There are several reasons for the capacity problems, on top of the surge in COVID patients, he said.

"We have lost 500 inpatient beds over the course of the pandemic because of staffing challenges,” Walsh testified. “There are simply not enough workers to care for the patients and to perform daily operations within our facilities.”

That’s a national problem, he said, and it includes staff from across hospitals, from nurses to administrative staff.

“Any position that you look at within a facility is in need,” he said. “And after two years of fighting this virus, our caregivers are simply exhausted."

Also, Walsh said, there are more patients in the hospital now for non-COVID reasons, because they deferred care for other health problems as a result of the pandemic.

“Now these folks are coming back to the hospital and they are really sick,” he said. “The care is really complex and the wait time is longer than it's ever been before ... and it makes it harder to get them through the process and ultimately discharge them.”

Another problem making it harder to move patients out of hospitals, he said, is an “incredibly acute” staffing shortage in emergency transportation.

“So as we look to transition people home or to an post-acute setting or to a long term rehabilitative facility, it's harder to move them and that slows the whole flow,” Walsh said. “And then people back up to the [emergency department]. And these pressures will continue.”
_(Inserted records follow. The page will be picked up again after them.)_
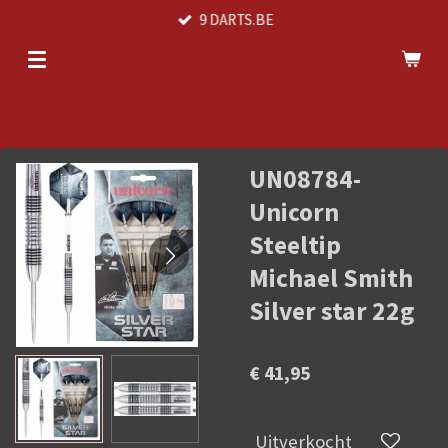
9 DARTS.BE
Ga
direct
naar
de
hoofdinhoud
UN08784-
Unicorn
Steeltip
Michael Smith
Silver star 22g
€ 41,95
Uitverkocht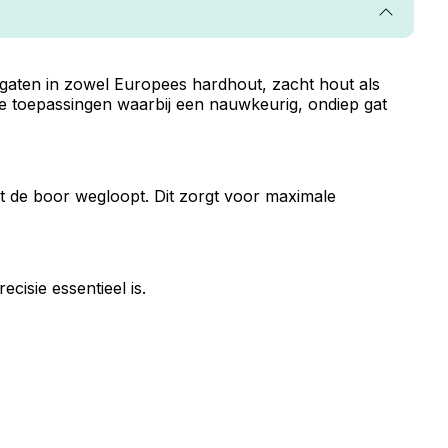
e gaten in zowel Europees hardhout, zacht hout als
e toepassingen waarbij een nauwkeurig, ondiep gat
t de boor wegloopt. Dit zorgt voor maximale
cisie essentieel is.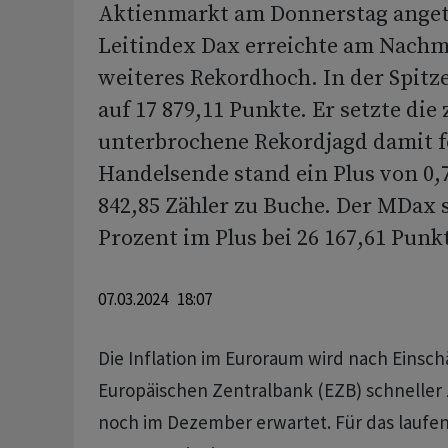
Aktienmarkt am Donnerstag anget
Leitindex Dax erreichte am Nachm
weiteres Rekordhoch. In der Spitze
auf 17 879,11 Punkte. Er setzte die 
unterbrochene Rekordjagd damit f
Handelsende stand ein Plus von 0,7
842,85 Zähler zu Buche. Der MDax s
Prozent im Plus bei 26 167,61 Punk
07.03.2024 18:07
Die Inflation im Euroraum wird nach Einsc
Europäischen Zentralbank (EZB) schneller
noch im Dezember erwartet. Für das laufen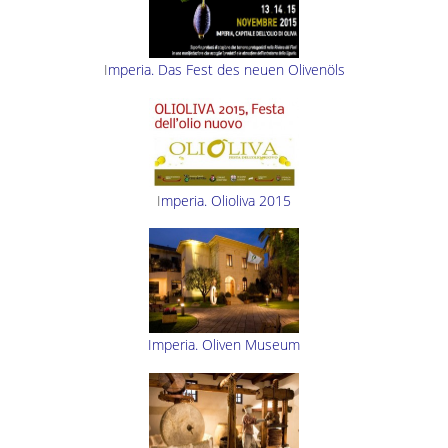
I
mperia. Das Fest des neuen Olivenöls
I
mperia. Olioliva 2015
Imperia. Oliven Museum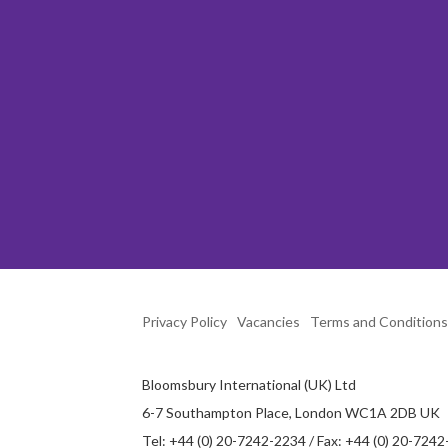
Privacy Policy
Vacancies
Terms and Conditions
Bloomsbury International (UK) Ltd
6-7 Southampton Place, London WC1A 2DB UK
Tel: +44 (0) 20-7242-2234 / Fax: +44 (0) 20-724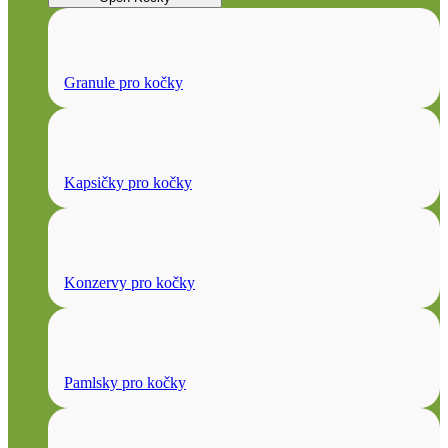
Granule pro kočky
Kapsičky pro kočky
Konzervy pro kočky
Pamlsky pro kočky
Shortages in the system for treating psychiatric patients are also causing a backup in emergency rooms, Walsh said.

"The behavioral health challenge is the epidemic within the pandemic,” he said. “There are more patients that are seeking psychiatric care right now and overloading hospital emergency departments than we have ever seen before.”

There were 620 patients in Massachusetts hospital beds waiting for a placement in an inpatient psychiatric setting as of Dec. 6, Walsh testified. That will be somewhat alleviated, he said, by 300 additional behavioral health beds that are being set up with new state funding. And beginning this week, he added, temporary behavioral health workers will be contracted to help meet the state’s demand.

When asked by state Sen. Cindy Friedman what the Legislature could do to help hospitals, Walsh said some health care workers are concerned they no longer have the same protection from liability that they were granted early in the pandemic.

“You do have frontline workers that are getting increasingly nervous as numbers are increasing in their emergency departments and within their units, that they don't have the same protection they had when they were seeing multiple patients on various care teams, sometimes working out of their trained area in order to help the whole team, sometimes being retrained to work in a facility that might be outside of the hospital,” he said.

New state legislation, he said, could provide healthcare workers with a reassurance that they can work under these unusual conditions.